- Directed by: Fernando Di Leo
- Screenplay by: Fernando Di Leo
- Story by: Fernando Di Leo
- Produced by: Umberto Russo; Vittorio Russo;
- Starring: Claudio Cassinelli; Martin Balsam; Barbara Bouchet; Pier Paolo Capponi;
- Cinematography: Roberto Gerardi
- Edited by: Amedeo Giomini
- Music by: Luis Enriquez Bacalov
- Production company: Teleuropa International Film
- Distributed by: Titanus
- Release date: 17 March 1978 (Italy);
- Running time: 102 minutes
- Country: Italy
- Box office: ₤259,502 million

= Blood and Diamonds =

1978 film

Blood and Diamonds (Diamanti sporchi di sangue) is a 1978 Italian noir-poliziottesco film directed by Fernando di Leo.

== Cast ==
- Claudio Cassinelli: Guido Mauri
- Martin Balsam: Rizzo
- Barbara Bouchet: Lisa
- Pier Paolo Capponi: Tony
- Olga Karlatos: Maria
- Vittorio Caprioli: commissioner

==Production==
The original title for the film was Roma calibro 9 (lit. 'Rome caliber 9'). The film is very similar to Di Leo's earlier film Caliber 9, with Italian film historian and critic Roberto Curti describing it as "a reversal of Caliber 9" with the relationships in the film being contrary to each other.

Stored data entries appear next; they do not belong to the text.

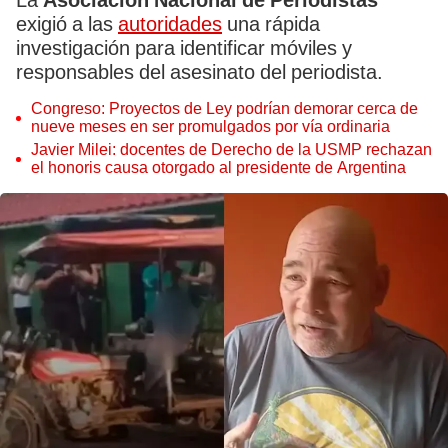
La
Asociación Nacional de Periodistas
exigió a las
autoridades
una rápida
investigación para identificar móviles y
responsables del asesinato del periodista.
Congreso: Proyectos de Ley podrían demorar cerca de
nueve meses en ser promulgados por vía ordinaria
Javier Milei: docentes de Derecho de la USMP rechazan
el honoris causa otorgado al presidente de Argentina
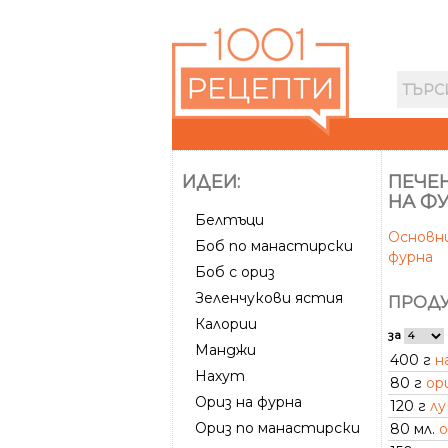
ИДЕИ:
ПЕЧЕН
НА Ф
Белтъци
Основн
Боб по манастирски
фурна
Боб с ориз
Зеленчукови ястия
ПРОДУ
Калории
за
Манджи
400 г
н
Нахут
80 г
ор
Ориз на фурна
120 г
лу
Ориз по манастирски
80 мл.
о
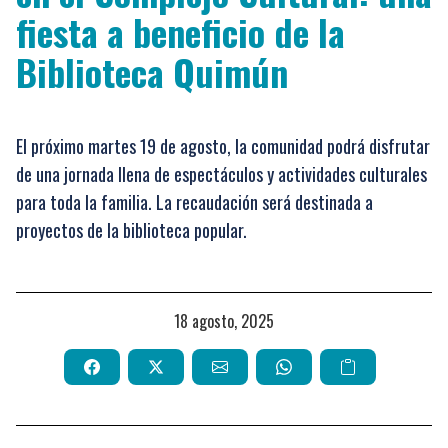
fiesta a beneficio de la
Biblioteca Quimún
El próximo martes 19 de agosto, la comunidad podrá disfrutar
de una jornada llena de espectáculos y actividades culturales
para toda la familia. La recaudación será destinada a
proyectos de la biblioteca popular.
18 agosto, 2025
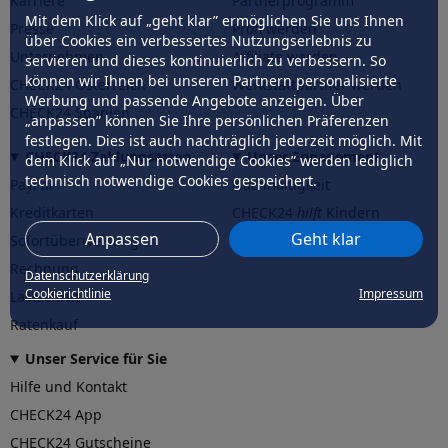
Karriere
Partnerprogramm
Mit dem Klick auf „geht klar” ermöglichen Sie uns Ihnen
Presse
Profi werden
über Cookies ein verbessertes Nutzungserlebnis zu
Unternehmen
Affiliate werden
servieren und dieses kontinuierlich zu verbessern. So
können wir Ihnen bei unseren Partnern personalisierte
CHECK24 Österreich
Werkstattpartner werden
Werbung und passende Angebote anzeigen. Über
CHECK24 Spanien
„anpassen” können Sie Ihre persönlichen Präferenzen
festlegen. Dies ist auch nachträglich jederzeit möglich. Mit
CHECK24 Zahlungsarten
Unser Engagement
dem Klick auf „Nur notwendige Cookies” werden lediglich
technisch notwendige Cookies gespeichert.
PayPal
Nachhaltigkeit
Kreditkarten
CHECK24
hilft
Kindern
Anpassen
Geht klar
Sofortüberweisung
CHECK24
hilft
der Natur
Rechnung
Datenschutzerklärung
Cookierichtlinie
Impressum
Lastschrift
Ratenkauf
Unser Service für Sie
Hilfe und Kontakt
CHECK24 App
CHECK24 Gutscheine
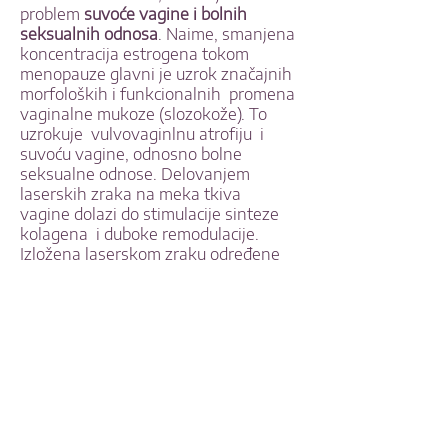
problem
suvoće vagine i bolnih
seksualnih odnosa
. Naime, smanjena
koncentracija estrogena tokom
menopauze glavni je uzrok značajnih
morfoloških i funkcionalnih promena
vaginalne mukoze (slozokože). To
uzrokuje vulvovaginlnu atrofiju i
suvoću vagine, odnosno bolne
seksualne odnose. Delovanjem
laserskih zraka na meka tkiva
vagine dolazi do stimulacije sinteze
kolagena i duboke remodulacije.
Izložena laserskom zraku određene
talasne dužine, vlakna kolagena se
skupljaju i skraćuju, dok određena
temperatura svoj efekat produžava i
posle dejstva laserskog zraka - što
dovodi do nove sinteze i
remodeliranja kolagena. Krajnji
efekati su zatezanje zida vagine,
smanjenje njenog prečnika, vraćanje
elastičnosti tretiranog tkiva i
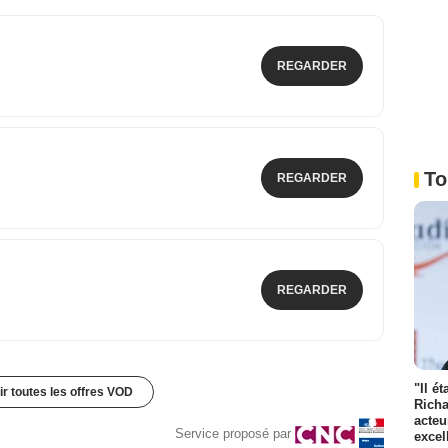
REGARDER
To
REGARDER
REGARDER
"Il é
ir toutes les offres VOD
Richa
acteu
Service proposé par
excel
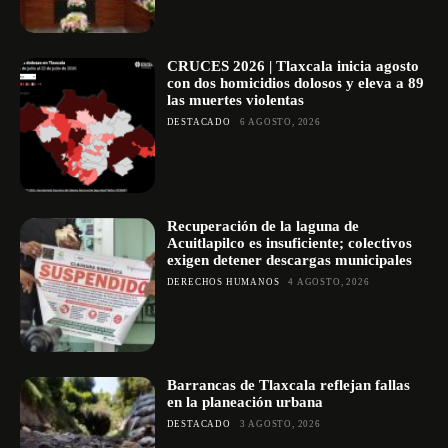
CRUCES 2026 | Tlaxcala inicia agosto
con dos homicidios dolosos y eleva a 89
las muertes violentas
DESTACADO
6 AGOSTO, 2026
Recuperación de la laguna de
Acuitlapilco es insuficiente; colectivos
exigen detener descargas municipales
DERECHOS HUMANOS
4 AGOSTO, 2026
Barrancas de Tlaxcala reflejan fallas
en la planeación urbana
DESTACADO
3 AGOSTO, 2026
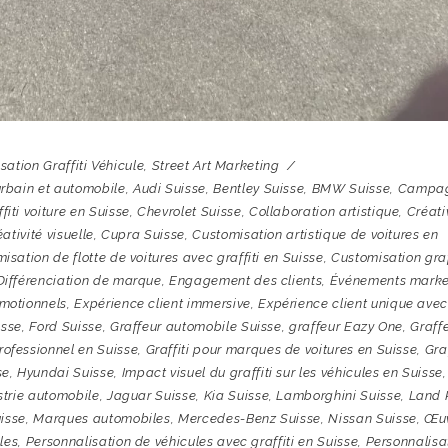
ation Graffiti Véhicule
,
Street Art Marketing
urbain et automobile
,
Audi Suisse
,
Bentley Suisse
,
BMW Suisse
,
Campa
iti voiture en Suisse
,
Chevrolet Suisse
,
Collaboration artistique
,
Créati
ativité visuelle
,
Cupra Suisse
,
Customisation artistique de voitures en
isation de flotte de voitures avec graffiti en Suisse
,
Customisation graf
Différenciation de marque
,
Engagement des clients
,
Événements marke
motionnels
,
Expérience client immersive
,
Expérience client unique ave
isse
,
Ford Suisse
,
Graffeur automobile Suisse
,
graffeur Eazy One
,
Graff
rofessionnel en Suisse
,
Graffiti pour marques de voitures en Suisse
,
Graf
se
,
Hyundai Suisse
,
Impact visuel du graffiti sur les véhicules en Suisse
,
strie automobile
,
Jaguar Suisse
,
Kia Suisse
,
Lamborghini Suisse
,
Land 
uisse
,
Marques automobiles
,
Mercedes-Benz Suisse
,
Nissan Suisse
,
Œu
les
,
Personnalisation de véhicules avec graffiti en Suisse
,
Personnalisa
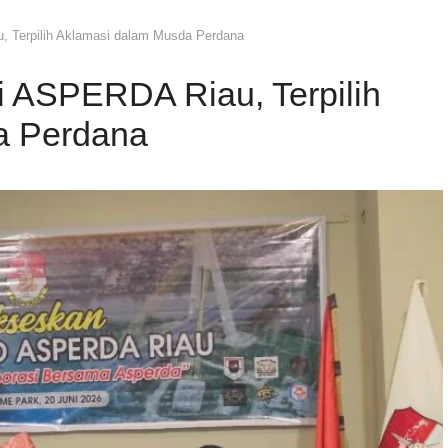
 Terpilih Aklamasi dalam Musda Perdana
 ASPERDA Riau, Terpilih
a Perdana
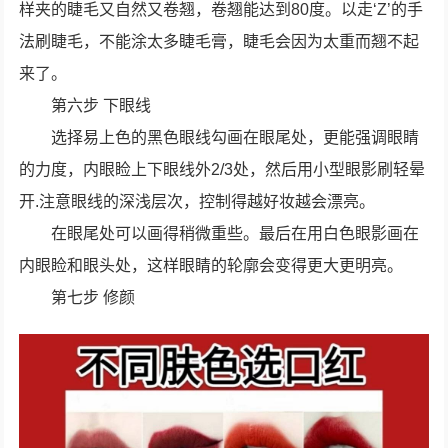
样夹的睫毛又自然又卷翘，卷翘能达到80度。以走‘Z’的手
法刷睫毛，不能涂太多睫毛膏，睫毛会因为太重而翘不起
来了。
第六步 下眼线
选择易上色的黑色眼线勾画在眼尾处，更能强调眼睛
的力度，内眼睑上下眼线外2/3处，然后用小型眼影刷轻晕
开.注意眼线的深浅层次，控制得越好妆越会漂亮。
在眼尾处可以画得稍微重些。最后在用白色眼影画在
内眼睑和眼头处，这样眼睛的轮廓会变得更大更明亮。
第七步 修颜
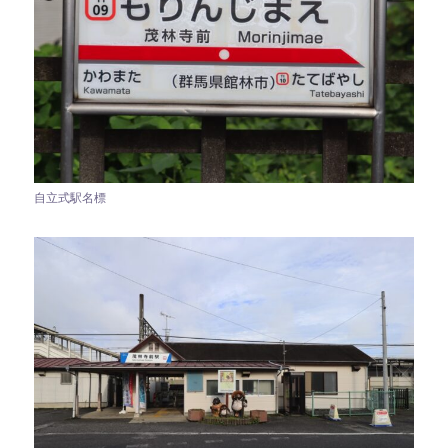
自立式駅名標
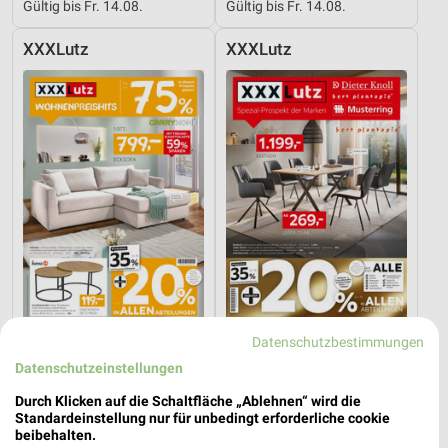
Gültig bis Fr. 14.08.
Gültig bis Fr. 14.08.
XXXLutz
XXXLutz
Datenschutzbestimmungen
1,9 km
1,9 km
Wohnenpreishits
Spezial-Prospekt der Marken
Datenschutzeinstellungen
Gültig bis Fr. 14.08.
Gültig bis Fr. 21.08.
Durch Klicken auf die Schaltfläche „Ablehnen“ wird die
Standardeinstellung nur für unbedingt erforderliche cookie
XXXLutz
XXXLutz
beibehalten.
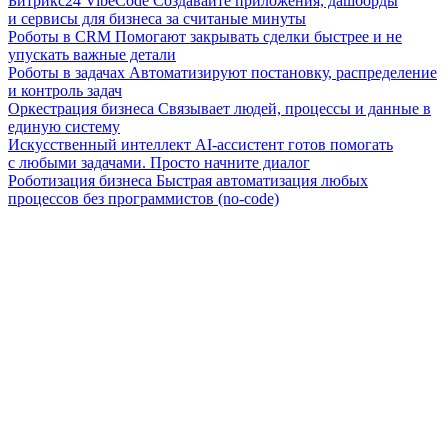
Битрикс24 VibeCode
Создавайте приложения, дашборды
и сервисы для бизнеса за считаные минуты
Роботы в CRM
Помогают закрывать сделки быстрее и не
упускать важные детали
Роботы в задачах
Автоматизируют постановку, распределение
и контроль задач
Оркестрация бизнеса
Связывает людей, процессы и данные в
единую систему
Искусственный интеллект
AI-ассистент готов помогать
с любыми задачами. Просто начните диалог
Роботизация бизнеса
Быстрая автоматизация любых
процессов без программистов (no-code)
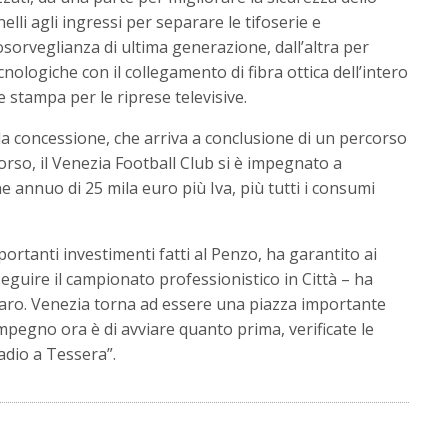
elli agli ingressi per separare le tifoserie e
eosorveglianza di ultima generazione, dall’altra per
ologiche con il collegamento di fibra ottica dell’intero
 stampa per le riprese televisive.
lla concessione, che arriva a conclusione di un percorso
orso, il Venezia Football Club si è impegnato a
annuo di 25 mila euro più Iva, più tutti i consumi
mportanti investimenti fatti al Penzo, ha garantito ai
 seguire il campionato professionistico in Città – ha
aro. Venezia torna ad essere una piazza importante
impegno ora è di avviare quanto prima, verificate le
adio a Tessera”.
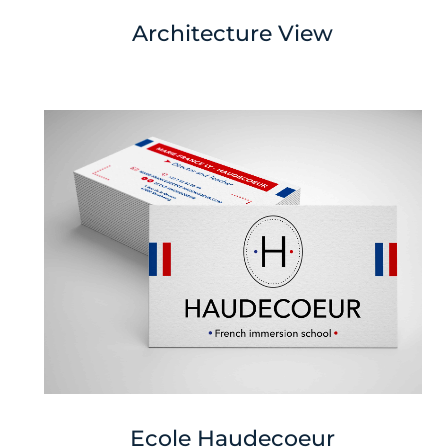
Architecture View
Ecole Haudecoeur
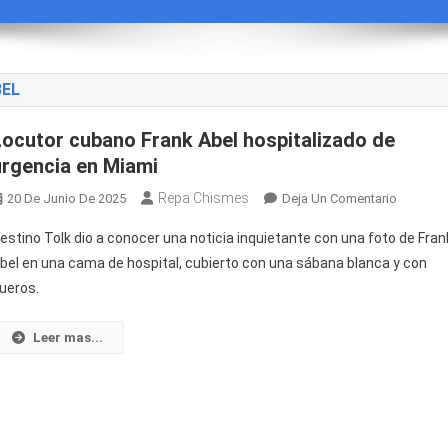
BEL
Locutor cubano Frank Abel hospitalizado de
urgencia en Miami
Repa Chismes
En
20 De Junio De 2025
Deja Un Comentario
Locutor
estino Tolk dio a conocer una noticia inquietante con una foto de Fran
Cubano
bel en una cama de hospital, cubierto con una sábana blanca y con
Frank
ueros.
Abel
Hospital
De
Leer mas...
Urgenci
En
Miami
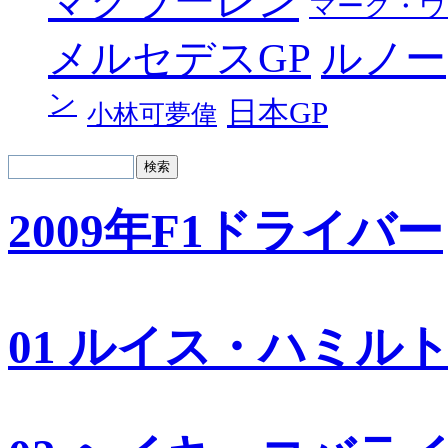
マクラーレン
マーク・ウ
メルセデスGP
ルノー
ン
日本GP
小林可夢偉
2009年F1ドライバー
01 ルイス・ハミル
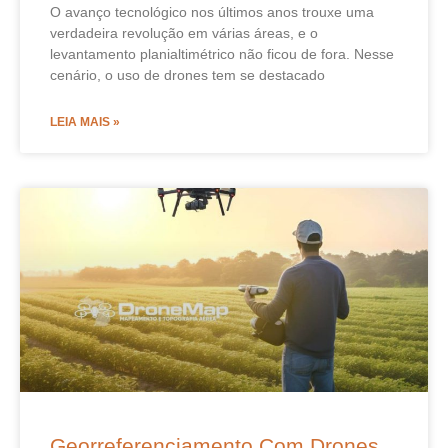
O avanço tecnológico nos últimos anos trouxe uma
verdadeira revolução em várias áreas, e o
levantamento planialtimétrico não ficou de fora. Nesse
cenário, o uso de drones tem se destacado
LEIA MAIS »
Georreferenciamento Com Drones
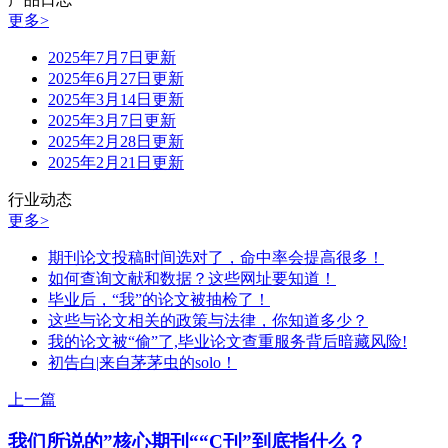
更多>
2025年7月7日更新
2025年6月27日更新
2025年3月14日更新
2025年3月7日更新
2025年2月28日更新
2025年2月21日更新
行业动态
更多>
期刊论文投稿时间选对了，命中率会提高很多！
如何查询文献和数据？这些网址要知道！
毕业后，“我”的论文被抽检了！
这些与论文相关的政策与法律，你知道多少？
我的论文被“偷”了,毕业论文查重服务背后暗藏风险!
初告白|来自茅茅虫的solo！
上一篇
我们所说的”核心期刊““C刊”到底指什么？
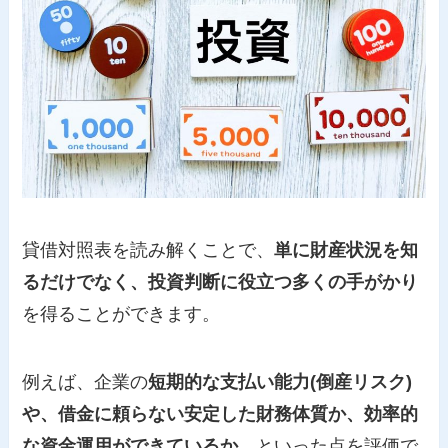
貸借対照表を読み解くことで、
単に財産状況を知
るだけでなく、投資判断に役立つ多くの手がかり
を得ることができます。
例えば、企業の
短期的な支払い能力(倒産リスク)
や、借金に頼らない安定した財務体質か、効率的
な資金運用ができているか
、といった点を評価で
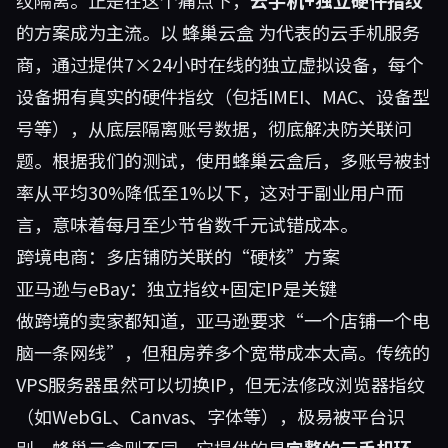
纹隔离。正是在这个痛点下，
云手机+独立硬件指纹
的方案成为主流。以
蜂巢云盒
为代表的云手机服务
商，通过提供7×24小时在线的独立虚拟设备，每个
设备拥有真实的硬件指纹（包括IMEI、MAC、设备型
号等），从底层隔离账号数据，彻底解决防关联问
题。根据我们的测试，使用蜂巢云盒后，多账号被封
率从平均30%降低至1%以下，这对于副业用户而
言，意味着每月至少节省数千元试错成本。
跨境电商：多店铺防关联的“硬核”方案
亚马逊与eBay：独立指纹+固定IP是关键
做跨境的卖家都知道，亚马逊要求“一个店铺一个电
脑一条网线”，但租房养多个宽带成本太高。传统的
VPS服务器虽然可以切换IP，但无法修改浏览器指纹
（如WebGL、Canvas、字体等），极易被平台识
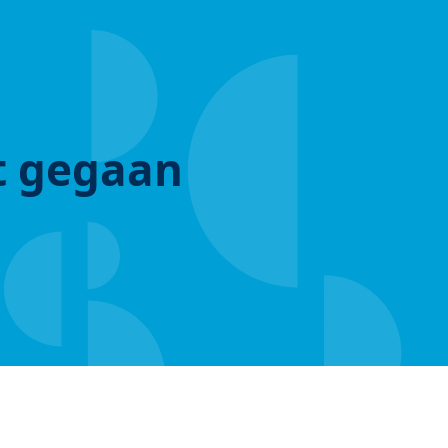
ut gegaan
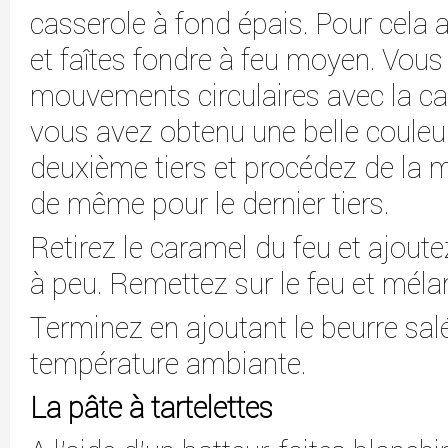
casserole à fond épais. Pour cela a
et faîtes fondre à feu moyen. Vous
mouvements circulaires avec la ca
vous avez obtenu une belle couleur
deuxième tiers et procédez de la 
de même pour le dernier tiers.
Retirez le caramel du feu et ajout
à peu. Remettez sur le feu et méla
Terminez en ajoutant le beurre salé
température ambiante.
La pâte à tartelettes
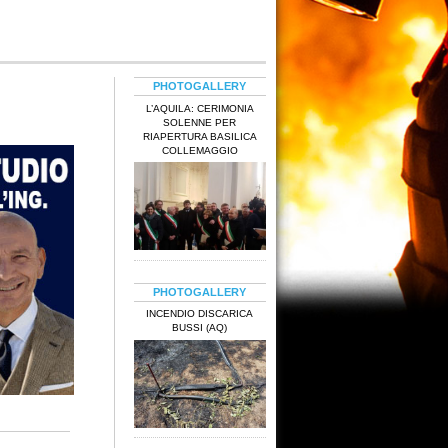
PHOTOGALLERY
L’AQUILA: CERIMONIA
SOLENNE PER
RIAPERTURA BASILICA
COLLEMAGGIO
PHOTOGALLERY
INCENDIO DISCARICA
BUSSI (AQ)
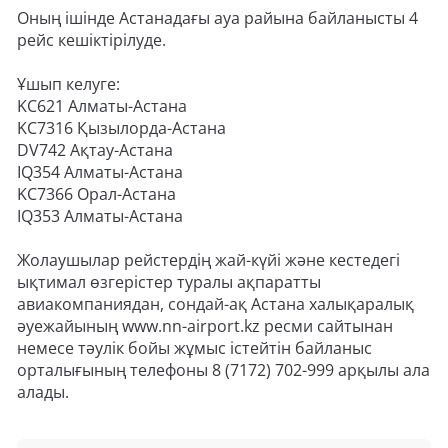
Оның ішінде Астанадағы ауа райына байланысты 4
рейс кешіктірілуде.
Ұшып келуге:
KC621 Алматы-Астана
KC7316 Қызылорда-Астана
DV742 Ақтау-Астана
IQ354 Алматы-Астана
KC7366 Орал-Астана
IQ353 Алматы-Астана
Жолаушылар рейстердің жай-күйі және кестедегі
ықтимал өзгерістер туралы ақпаратты
авиакомпаниядан, сондай-ақ Астана халықаралық
әуежайының www.nn-airport.kz ресми сайтынан
немесе тәулік бойы жұмыс істейтін байланыс
орталығының телефоны 8 (7172) 702-999 арқылы ала
алады.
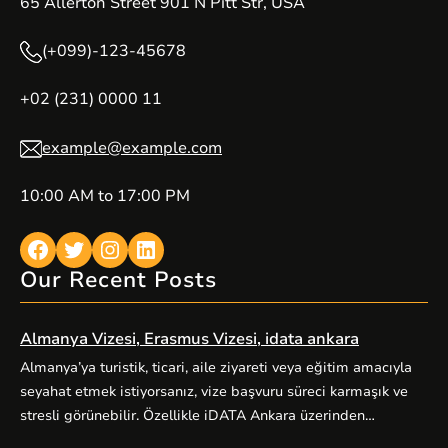
65 Allerton Street 901 N Pitt Str, USA
(+099)-123-45678
+02 (231) 0000 11
example@example.com
10:00 AM to 17:00 PM
Facebook
Twitter
Instagram
LinkedIn
Our Recent Posts
Almanya Vizesi, Erasmus Vizesi, idata ankara
Almanya’ya turistik, ticari, aile ziyareti veya eğitim amacıyla
seyahat etmek istiyorsanız, vize başvuru süreci karmaşık ve
stresli görünebilir. Özellikle iDATA Ankara üzerinden
yürütülen Almanya vize başvurularında doğru kategori seçimi,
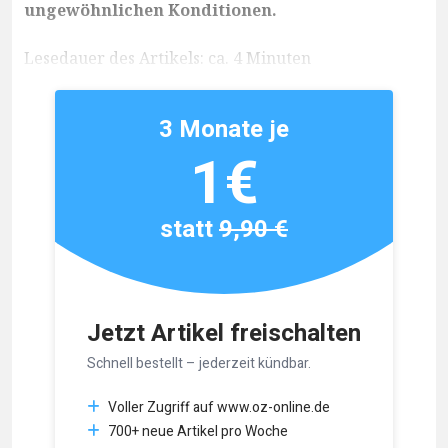
ungewöhnlichen Konditionen.
Lesedauer des Artikels: ca. 4 Minuten
3 Monate je
1€
statt
9,90 €
Jetzt Artikel freischalten
Schnell bestellt – jederzeit kündbar.
Voller Zugriff auf www.oz-online.de
700+ neue Artikel pro Woche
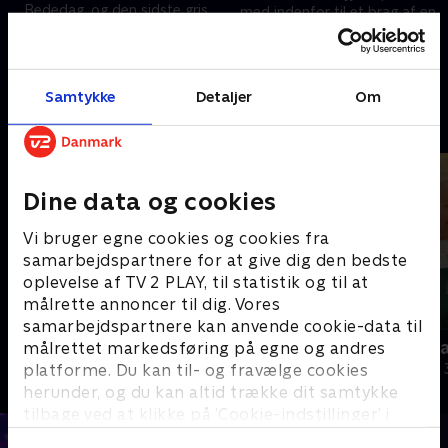
Bededag, og den sidste gris
med indenfor til et brag af en
blev slagtet i Sæby. En royal
udsendelse. Godt nytår!
holdt et brag af en 18-års
1. januar 2024 • 59 min
fødselsdag, og så blev der sat
27. december 2023 • 29 min
en verdensrekord.
Samtykke
Detaljer
Om
Andre så også
Dine data og cookies
Vi bruger egne cookies og cookies fra
samarbejdspartnere for at give dig den bedste
oplevelse af TV 2 PLAY, til statistik og til at
målrette annoncer til dig. Vores
samarbejdspartnere kan anvende cookie-data til
Julelys for millioner
Nytår hos L
målrettet markedsføring på egne og andres
platforme. Du kan til- og fravælge cookies
2022 • Livsstil • 46 min
2018 • Livsstil •
herunder, og du kan altid trække dit samtykke
tilbage ved at klikke på ’Cookie-indstillinger’ i
bunden af siden. Læs mere om hvordan TV 2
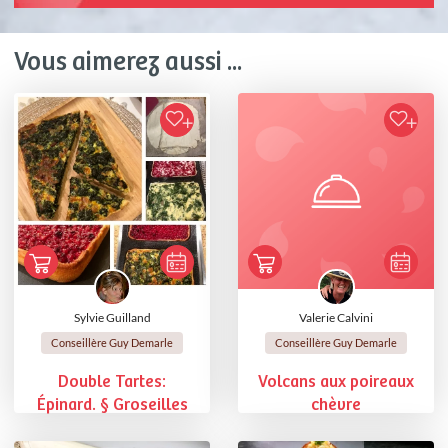
Vous aimerez aussi ...
Sylvie Guilland
Valerie Calvini
Conseillère Guy Demarle
Conseillère Guy Demarle
Double Tartes:
Volcans aux poireaux
Épinard. § Groseilles
chèvre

The cast initially intended to include Franco Gasparri, fresh from the success of the Mark il poliziotto film series, in the main role of Guido Mauri.

==Release==
Blood and Diamonds premiered in Rome on 17 March 1978. The film was distributed by Titanus in Italy, the day after the kidnapping of Aldo Moro which led to the film grossing only 259,502,900 Italian lira.

== Legacy ==
Part of Luis Bacalov's score was recycled by Bruno Mattei for Hell of the Living Dead (1980).